WORKING IN GERMANY: A PRACTICAL GUIDE FOR PROFESSIONALS
Why does your German manager's "helpful" feedback feel like a personal attack? Why do your perfectly polite emails get ignored? And why does everyone seem unfazed when you're mortified?
If you're planning to work in Germany—or already navigating German business culture—this workshop gives you what generic cultural training doesn't: research-based frameworks and immediately actionable strategies for your first job in Germany.
What You'll Learn: This isn't about memorizing stereotypes. Using evidence from cross-cultural management research (Erin Meyer's Culture Map, Hofstede, Hall), you'll decode the logic behind German workplace communication—from direct feedback styles to email expectations, meeting protocols to decision-making hierarchies.
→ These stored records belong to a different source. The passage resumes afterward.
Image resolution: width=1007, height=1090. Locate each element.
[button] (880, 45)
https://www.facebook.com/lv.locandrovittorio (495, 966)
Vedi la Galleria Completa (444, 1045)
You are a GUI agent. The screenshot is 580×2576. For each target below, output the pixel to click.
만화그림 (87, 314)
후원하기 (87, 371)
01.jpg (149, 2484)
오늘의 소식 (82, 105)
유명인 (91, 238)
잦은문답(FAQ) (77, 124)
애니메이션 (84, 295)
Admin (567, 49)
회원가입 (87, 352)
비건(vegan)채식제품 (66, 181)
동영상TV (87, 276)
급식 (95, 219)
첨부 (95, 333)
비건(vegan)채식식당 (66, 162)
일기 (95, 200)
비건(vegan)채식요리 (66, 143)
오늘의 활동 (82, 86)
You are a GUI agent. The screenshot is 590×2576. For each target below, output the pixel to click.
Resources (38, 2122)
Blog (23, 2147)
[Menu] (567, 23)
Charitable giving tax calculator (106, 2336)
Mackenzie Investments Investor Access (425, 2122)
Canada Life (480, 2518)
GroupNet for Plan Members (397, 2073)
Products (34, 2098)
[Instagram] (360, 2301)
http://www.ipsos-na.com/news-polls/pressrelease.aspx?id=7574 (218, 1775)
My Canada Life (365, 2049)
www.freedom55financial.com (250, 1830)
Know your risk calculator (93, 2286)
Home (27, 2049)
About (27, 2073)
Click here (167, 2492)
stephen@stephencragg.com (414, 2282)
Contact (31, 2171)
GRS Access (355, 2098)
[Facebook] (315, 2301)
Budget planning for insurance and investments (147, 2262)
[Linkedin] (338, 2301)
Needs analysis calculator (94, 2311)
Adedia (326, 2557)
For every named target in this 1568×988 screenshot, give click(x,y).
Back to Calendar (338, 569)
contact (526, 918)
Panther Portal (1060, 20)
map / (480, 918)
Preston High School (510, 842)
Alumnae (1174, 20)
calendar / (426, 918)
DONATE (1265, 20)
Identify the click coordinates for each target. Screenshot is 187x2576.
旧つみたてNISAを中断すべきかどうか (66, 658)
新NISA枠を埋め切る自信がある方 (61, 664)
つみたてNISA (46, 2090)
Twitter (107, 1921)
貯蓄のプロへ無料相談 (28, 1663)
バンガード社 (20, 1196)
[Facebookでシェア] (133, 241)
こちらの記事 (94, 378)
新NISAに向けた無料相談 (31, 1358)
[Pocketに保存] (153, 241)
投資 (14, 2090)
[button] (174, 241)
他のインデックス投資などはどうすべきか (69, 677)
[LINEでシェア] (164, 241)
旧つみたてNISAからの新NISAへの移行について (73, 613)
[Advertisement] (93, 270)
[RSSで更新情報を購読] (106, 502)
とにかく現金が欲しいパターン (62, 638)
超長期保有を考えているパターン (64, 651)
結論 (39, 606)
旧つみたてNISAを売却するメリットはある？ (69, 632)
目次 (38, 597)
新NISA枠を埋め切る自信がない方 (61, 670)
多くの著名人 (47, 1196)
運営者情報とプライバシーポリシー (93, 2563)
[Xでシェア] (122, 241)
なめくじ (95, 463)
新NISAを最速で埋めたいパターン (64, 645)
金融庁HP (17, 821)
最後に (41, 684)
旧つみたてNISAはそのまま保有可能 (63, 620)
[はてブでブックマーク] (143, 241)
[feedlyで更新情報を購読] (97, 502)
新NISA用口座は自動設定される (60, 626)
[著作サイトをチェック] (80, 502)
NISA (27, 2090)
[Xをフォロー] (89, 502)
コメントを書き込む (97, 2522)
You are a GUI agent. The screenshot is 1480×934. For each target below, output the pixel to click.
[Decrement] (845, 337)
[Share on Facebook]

You'll practice handling uncomfortable scenarios through interactive role play, learn to separate task-criticism from personal judgment, and develop a personalized action plan for building credibility fast.
What Makes This Different:
Intellectually rigorous: Grounded in academic frameworks, not cultural clichés
Highly interactive: Role plays, case analysis, and peer discussion
Immediately practical: Walk away with templates, checklists, and a week-by-week roadmap
Valuable for everyone: Even German participants gain insight into how they're perceived
Who Should Attend: International students entering the German job market, international professionals, and anyone curious about strategic cross-cultural adaptation.
Your first job sets the trajectory for your entire career in Germany. Make it count.
By the end of this workshop, participants will be able to:
1. Analyse their own communication style using evidence-based cultural frameworks (Meyer, Hall, Hofstede) and identify specific adjustments needed for German professional contexts
2. Interpret direct German feedback and communication patterns accurately, distinguishing between task-criticism and personal judgment
3. Apply strategic communication behaviours that build credibility within German organizational cultures
4. Navigate the paradox of German workplace hierarchy—formal structures with expectation of autonomous responsibility
5. Develop a personalized action plan based on cross-cultural adaptation principles rather than stereotypes
Kurzvita Dozent*in
Dr. Gomari-Luksch is a Senior International Project Manager leading global teams and holds a PhD in International Relations from the University of St. Andrews and University of Tübingen. Having lived and worked in the Philippines, Iran, Scotland, and Germany, she brings extensive cross-cultural experience to understanding the challenges international professionals face in German work environments.